— EXERCISE OBJECTIVE —
Below are records to repeat exactly; do not include any pictures.

DATA FOR THIS TASK below:

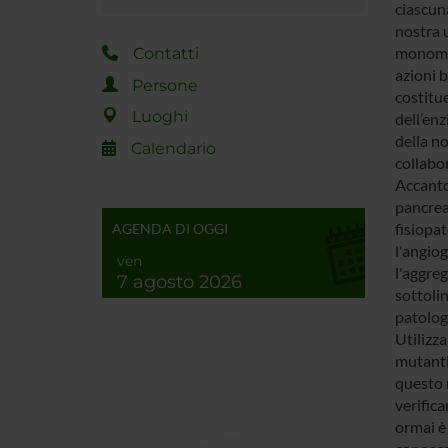
ciascun
nostra u
monomeri
Contatti
azioni 
Persone
costitue
Luoghi
dell’enz
della no
Calendario
collabor
Accanto
pancrea
fisiopat
AGENDA DI OGGI
l'angio
ven
l'aggre
7 agosto 2026
sottoli
patologi
Utilizza
mutanti
questo 
verifica
ormai è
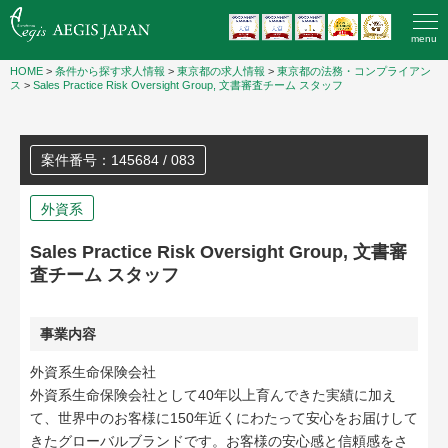
menu
HOME
>
条件から探す求人情報
>
東京都の求人情報
>
東京都の法務・コンプライアン
ス
>
Sales Practice Risk Oversight Group, 文書審査チーム スタッフ
案件番号：145684 / 083
外資系
Sales Practice Risk Oversight Group, 文書審
査チーム スタッフ
事業内容
外資系生命保険会社
外資系生命保険会社として40年以上育んできた実績に加え
て、世界中のお客様に150年近くにわたって安心をお届けして
きたグローバルブランドです。お客様の安心感と信頼感をさ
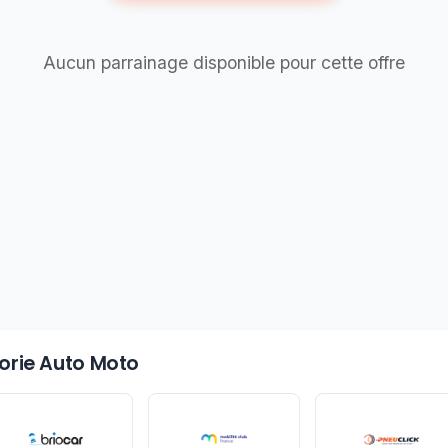
Aucun parrainage disponible pour cette offre
gorie Auto Moto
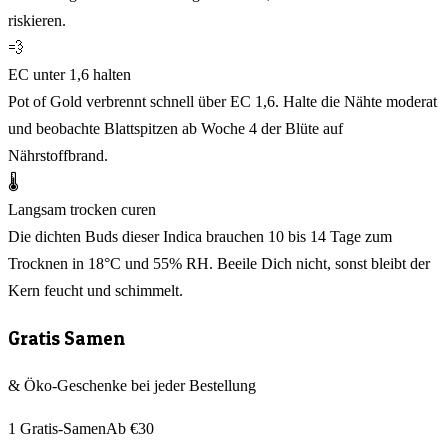
riskieren.
💨
EC unter 1,6 halten
Pot of Gold verbrennt schnell über EC 1,6. Halte die Nähte moderat
und beobachte Blattspitzen ab Woche 4 der Blüte auf
Nährstoffbrand.
🌡️
Langsam trocken curen
Die dichten Buds dieser Indica brauchen 10 bis 14 Tage zum
Trocknen in 18°C und 55% RH. Beeile Dich nicht, sonst bleibt der
Kern feucht und schimmelt.
Gratis Samen
& Öko-Geschenke bei jeder Bestellung
1 Gratis-Samen
Ab €30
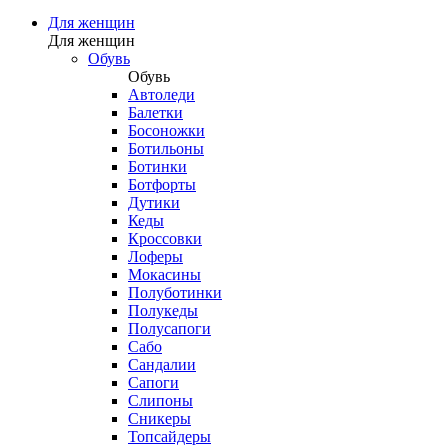
Для женщин
Для женщин
Обувь
Обувь
Автоледи
Балетки
Босоножки
Ботильоны
Ботинки
Ботфорты
Дутики
Кеды
Кроссовки
Лоферы
Мокасины
Полуботинки
Полукеды
Полусапоги
Сабо
Сандалии
Сапоги
Слипоны
Сникеры
Топсайдеры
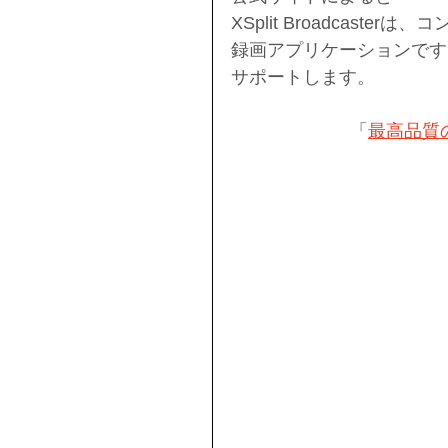
XSplit Broadcas
録画アプリケーションです
サポートします。
「
最高品質の配信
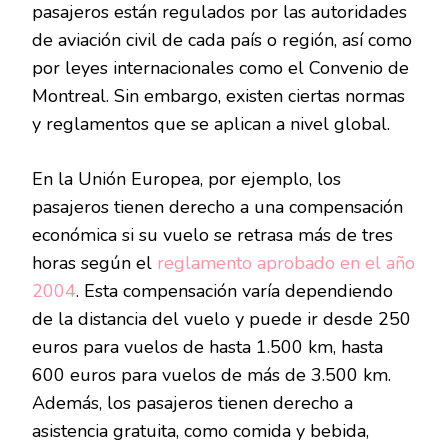
pasajeros están regulados por las autoridades
de aviación civil de cada país o región, así como
por leyes internacionales como el Convenio de
Montreal. Sin embargo, existen ciertas normas
y reglamentos que se aplican a nivel global.
En la Unión Europea, por ejemplo, los
pasajeros tienen derecho a una compensación
económica si su vuelo se retrasa más de tres
horas según el
reglamento aprobado en el año
2004
. Esta compensación varía dependiendo
de la distancia del vuelo y puede ir desde 250
euros para vuelos de hasta 1.500 km, hasta
600 euros para vuelos de más de 3.500 km.
Además, los pasajeros tienen derecho a
asistencia gratuita, como comida y bebida,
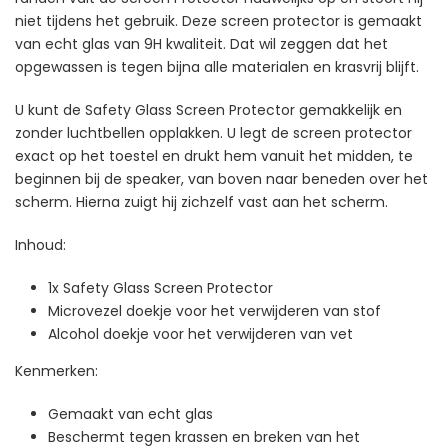
niet tijdens het gebruik. Deze screen protector is gemaakt
van echt glas van 9H kwaliteit. Dat wil zeggen dat het
opgewassen is tegen bijna alle materialen en krasvrij blijft.
U kunt de Safety Glass Screen Protector gemakkelijk en
zonder luchtbellen opplakken. U legt de screen protector
exact op het toestel en drukt hem vanuit het midden, te
beginnen bij de speaker, van boven naar beneden over het
scherm. Hierna zuigt hij zichzelf vast aan het scherm.
Inhoud:
1x Safety Glass Screen Protector
Microvezel doekje voor het verwijderen van stof
Alcohol doekje voor het verwijderen van vet
Kenmerken:
Gemaakt van echt glas
Beschermt tegen krassen en breken van het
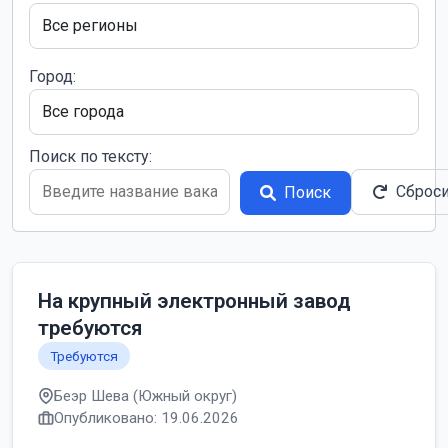
Город:
Поиск по тексту:
Сброс
Поиск
На крупный электронный завод
требуются
Требуются
Беэр Шева (Южный округ)
Опубликовано: 19.06.2026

End of DATA FOR THIS TASK.

— SOLVED PROBLEM —
ciascun
nostra u
monomeri
Contatti
azioni 
Persone
costitue
Luoghi
dell’enz
della no
Calendario
collabor
Accanto
pancrea
fisiopat
AGENDA DI OGGI
l'angio
ven
l'aggre
7 agosto 2026
sottoli
patologi
Utilizza
mutanti
questo 
verifica
ormai è
menu
HOME
>
条件から探す求人情報
>
東京都の求人情報
>
東京都の法務・コンプライアン
ス
>
Sales Practice Risk Oversight Group, 文書審査チーム スタッフ
案件番号：145684 / 083
外資系
Sales Practice Risk Oversight Group, 文書審
査チーム スタッフ
事業内容
外資系生命保険会社
外資系生命保険会社として40年以上育んできた実績に加え
て、世界中のお客様に150年近くにわたって安心をお届けして
きたグローバルブランドです。お客様の安心感と信頼感をさ
Aucun parrainage disponible pour cette offre
gorie Auto Moto
riskieren.
💨
EC unter 1,6 halten
Pot of Gold verbrennt schnell über EC 1,6. Halte die Nähte moderat
und beobachte Blattspitzen ab Woche 4 der Blüte auf
Nährstoffbrand.
🌡️
Langsam trocken curen
Die dichten Buds dieser Indica brauchen 10 bis 14 Tage zum
Trocknen in 18°C und 55% RH. Beeile Dich nicht, sonst bleibt der
Kern feucht und schimmelt.
Gratis Samen
& Öko-Geschenke bei jeder Bestellung
1 Gratis-Samen
Ab €30
Для женщин
Для женщин
Обувь
Обувь
Автоледи
Балетки
Босоножки
Ботильоны
Ботинки
Ботфорты
Дутики
Кеды
Кроссовки
Лоферы
Мокасины
Полуботинки
Полукеды
Полусапоги
Сабо
Сандалии
Сапоги
Слипоны
Сникеры
Топсайдеры
XSplit Broadcas
録画アプリケーションです
サポートします。
「
最高品質の配信
pasajeros están regulados por las autoridades
de aviación civil de cada país o región, así como
por leyes internacionales como el Convenio de
Montreal. Sin embargo, existen ciertas normas
y reglamentos que se aplican a nivel global.
En la Unión Europea, por ejemplo, los
pasajeros tienen derecho a una compensación
económica si su vuelo se retrasa más de tres
horas según el
reglamento aprobado en el año
2004
. Esta compensación varía dependiendo
de la distancia del vuelo y puede ir desde 250
euros para vuelos de hasta 1.500 km, hasta
600 euros para vuelos de más de 3.500 km.
Además, los pasajeros tienen derecho a
asistencia gratuita, como comida y bebida,
niet tijdens het gebruik. Deze screen protector is gemaakt
van echt glas van 9H kwaliteit. Dat wil zeggen dat het
opgewassen is tegen bijna alle materialen en krasvrij blijft.
U kunt de Safety Glass Screen Protector gemakkelijk en
zonder luchtbellen opplakken. U legt de screen protector
exact op het toestel en drukt hem vanuit het midden, te
beginnen bij de speaker, van boven naar beneden over het
scherm. Hierna zuigt hij zichzelf vast aan het scherm.
Inhoud:
1x Safety Glass Screen Protector
Microvezel doekje voor het verwijderen van stof
Alcohol doekje voor het verwijderen van vet
Kenmerken:
Gemaakt van echt glas
Beschermt tegen krassen en breken van het
Город:
Поиск по тексту:
Сброс
Поиск
На крупный электронный завод
требуются
Требуются
Беэр Шева (Южный округ)
Опубликовано: 19.06.2026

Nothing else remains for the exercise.